The advantage of combining sleep and light interventions is that the sleep intervention hastens and potentiates mood benefits of light treatment, and light treatment maintains mood benefits of sleep intervention, which otherwise may be lost after a night of recovery sleep (Wirz-Justice 2011). Initially, we used the sleep intervention alone in PMDD (Parry and Wehr 1987; Parry et al. 1995) where, in contrast to other mood disorders, women with PMDD did not relapse after a night of recovery sleep; i.e., they were more night 2, rather than night 1, responders, which may indicate a more serotonergic, rather than noradrenergic, pathophysiology, supported by extensive studies (see review Parry 2001). As light treatment alone in non-seasonal depression may require at least 5 weeks to improve mood significantly (Parry and Maurer 2003), light treatment, without the priming effect of wake therapy, is less efficacious for PMDD when administered during the necessarily limited time period of 7 days in the symptomatic late luteal phase (Parry et al. 1989, 1993). The advantage of combining interventions is that sleep interventions may produce rapid improvements, which are subsequently sustained by light interventions.

These sleep and light interventions are safe, efficacious, rapid-acting, affordable, readily repeatable, well-tolerated with few side effects, non-pharmacological and non-hormonal home treatments that can be administered by paraprofessionals without office or clinic visits.

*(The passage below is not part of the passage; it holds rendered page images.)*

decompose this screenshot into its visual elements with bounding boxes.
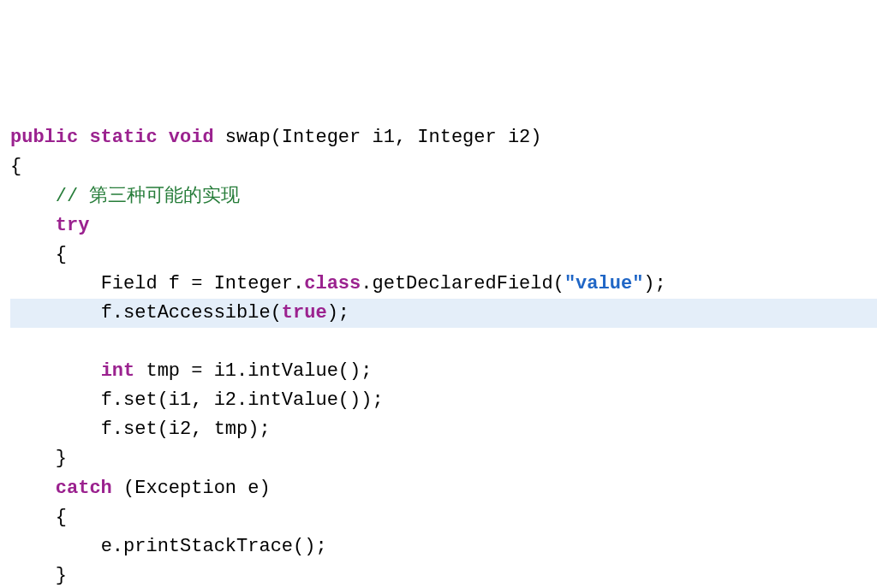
code-token: } xyxy=(56,448,67,469)
code-token: ); xyxy=(643,273,665,294)
indent xyxy=(10,536,101,557)
code-line: { xyxy=(10,152,877,181)
code-token: true xyxy=(282,302,327,324)
code-token: tmp = i1.intValue(); xyxy=(134,360,372,382)
code-line xyxy=(10,328,877,357)
code-token: Field f = Integer. xyxy=(101,273,305,294)
code-token: { xyxy=(56,244,67,265)
code-token: try xyxy=(56,215,90,236)
code-token: int xyxy=(101,360,135,382)
code-token: f.setAccessible( xyxy=(101,302,282,324)
indent xyxy=(10,244,56,265)
code-line: int tmp = i1.intValue(); xyxy=(10,357,877,386)
code-line: // 第三种可能的实现 xyxy=(10,182,877,211)
code-line: f.set(i1, i2.intValue()); xyxy=(10,386,877,415)
code-line: f.setAccessible(true); xyxy=(10,299,877,328)
code-token: ); xyxy=(327,302,349,324)
code-line: { xyxy=(10,241,877,270)
code-token: e.printStackTrace(); xyxy=(101,536,327,557)
code-token: class xyxy=(304,273,361,294)
indent xyxy=(10,215,56,236)
indent xyxy=(10,360,101,382)
code-line: Field f = Integer.class.getDeclaredField… xyxy=(10,270,877,299)
indent xyxy=(10,419,101,440)
code-line: try xyxy=(10,211,877,241)
indent xyxy=(10,507,56,528)
code-line: { xyxy=(10,503,877,532)
code-token: // 第三种可能的实现 xyxy=(56,186,241,207)
code-token: .getDeclaredField( xyxy=(361,273,564,294)
indent xyxy=(10,186,56,207)
code-line: } xyxy=(10,561,877,588)
code-token: catch xyxy=(56,478,112,499)
indent xyxy=(10,273,101,294)
code-token: } xyxy=(56,565,67,586)
code-token: f.set(i2, tmp); xyxy=(101,419,271,440)
code-token: { xyxy=(56,507,67,528)
code-token: f.set(i1, i2.intValue()); xyxy=(101,389,384,411)
code-token: public static void xyxy=(10,127,214,148)
code-line: f.set(i2, tmp); xyxy=(10,415,877,444)
code-token: "value" xyxy=(564,273,643,294)
indent xyxy=(10,448,56,469)
indent xyxy=(10,478,56,499)
code-line: e.printStackTrace(); xyxy=(10,532,877,561)
code-block: public static void swap(Integer i1, Inte… xyxy=(10,123,877,588)
code-line: } xyxy=(10,444,877,473)
indent xyxy=(10,565,56,586)
code-token: swap(Integer i1, Integer i2) xyxy=(214,127,542,148)
indent xyxy=(10,331,101,353)
code-token: { xyxy=(10,156,21,177)
indent xyxy=(10,302,101,324)
indent xyxy=(10,389,101,411)
code-line: public static void swap(Integer i1, Inte… xyxy=(10,123,877,152)
code-token: (Exception e) xyxy=(112,478,271,499)
code-line: catch (Exception e) xyxy=(10,474,877,503)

Study limitations include a relatively small sample size, from only a single study site, and melatonin measured by 6-SMT rather than plasma. Further, as 37.5% of participants did not complete the full protocol, we confined conclusions about primary study outcomes to results of only participants who completed the full protocol. Although in our earlier study of wake therapy (Parry et al. 1995), the duration of benefit lasted up to 6 months, the durability of sleep + light benefits in the present study needs to be tested.